Start of DATASET RECORDS
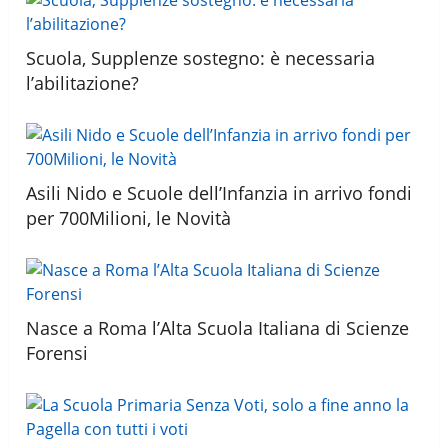
Scuola, Supplenze sostegno: è necessaria
l’abilitazione?
Asili Nido e Scuole dell’Infanzia in arrivo fondi
per 700Milioni, le Novità
Nasce a Roma l’Alta Scuola Italiana di Scienze
Forensi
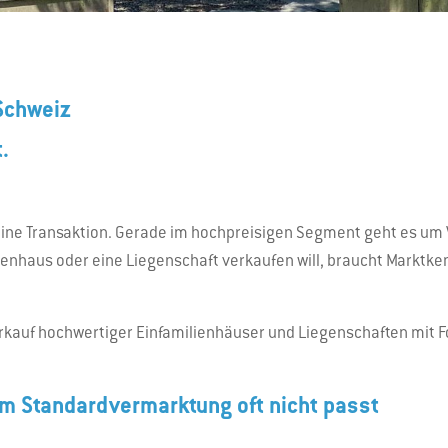
 Schweiz
.
s eine Transaktion. Gerade im hochpreisigen Segment geht es u
enhaus oder eine Liegenschaft verkaufen will, braucht Marktken
rkauf hochwertiger Einfamilienhäuser und Liegenschaften mit Fo
m Standardvermarktung oft nicht passt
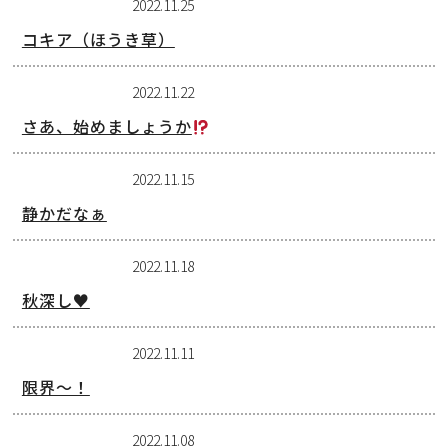
2022.11.25
コキア（ほうき草）
2022.11.22
さあ、始めましょうか
2022.11.15
静かだなぁ
2022.11.18
秋深し♥
2022.11.11
限界～！
2022.11.08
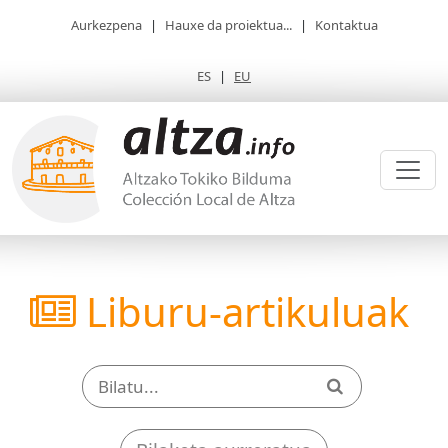
Aurkezpena
|
Hauxe da proiektua...
|
Kontaktua
ES
|
EU
Liburu-artikuluak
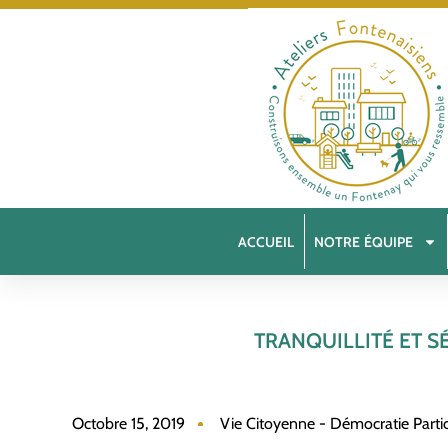
ACCUEIL
NOTRE ÉQUIPE
TRANQUILLITÉ ET S
Octobre 15, 2019
Vie Citoyenne - Démocratie Partic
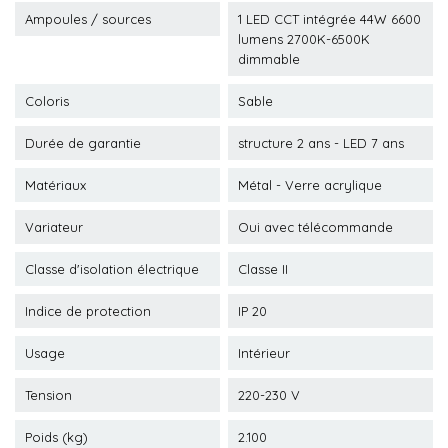
Ampoules / sources
1 LED CCT intégrée 44W 6600
lumens 2700K-6500K
dimmable
Coloris
Sable
Durée de garantie
structure 2 ans - LED 7 ans
Matériaux
Métal - Verre acrylique
Variateur
Oui avec télécommande
Classe d'isolation électrique
Classe II
Indice de protection
IP 20
Usage
Intérieur
Tension
220-230 V
Poids (kg)
2.100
End of DATASET RECORDS
▶ [TASK TO COMPLETE]
Pictures aren't part of the copy; return each record above exactly.

▶ [SOLUTION]
Scuola, Supplenze sostegno: è necessaria
l’abilitazione?
Asili Nido e Scuole dell’Infanzia in arrivo fondi
per 700Milioni, le Novità
Nasce a Roma l’Alta Scuola Italiana di Scienze
Forensi
 Schweiz
.
s eine Transaktion. Gerade im hochpreisigen Segment geht es u
enhaus oder eine Liegenschaft verkaufen will, braucht Marktken
rkauf hochwertiger Einfamilienhäuser und Liegenschaften mit Fo
m Standardvermarktung oft nicht passt
2022.11.25
コキア（ほうき草）
2022.11.22
さあ、始めましょうか
2022.11.15
静かだなぁ
2022.11.18
秋深し♥
2022.11.11
限界～！
2022.11.08
Aurkezpena
|
Hauxe da proiektua...
|
Kontaktua
ES
|
EU
Liburu-artikuluak
ACCUEIL
NOTRE ÉQUIPE
TRANQUILLITÉ ET S
Octobre 15, 2019
Vie Citoyenne - Démocratie Partic
Ampoules / sources
1 LED CCT intégrée 44W 6600
lumens 2700K-6500K
dimmable
Coloris
Sable
Durée de garantie
structure 2 ans - LED 7 ans
Matériaux
Métal - Verre acrylique
Variateur
Oui avec télécommande
Classe d'isolation électrique
Classe II
Indice de protection
IP 20
Usage
Intérieur
Tension
220-230 V
Poids (kg)
2.100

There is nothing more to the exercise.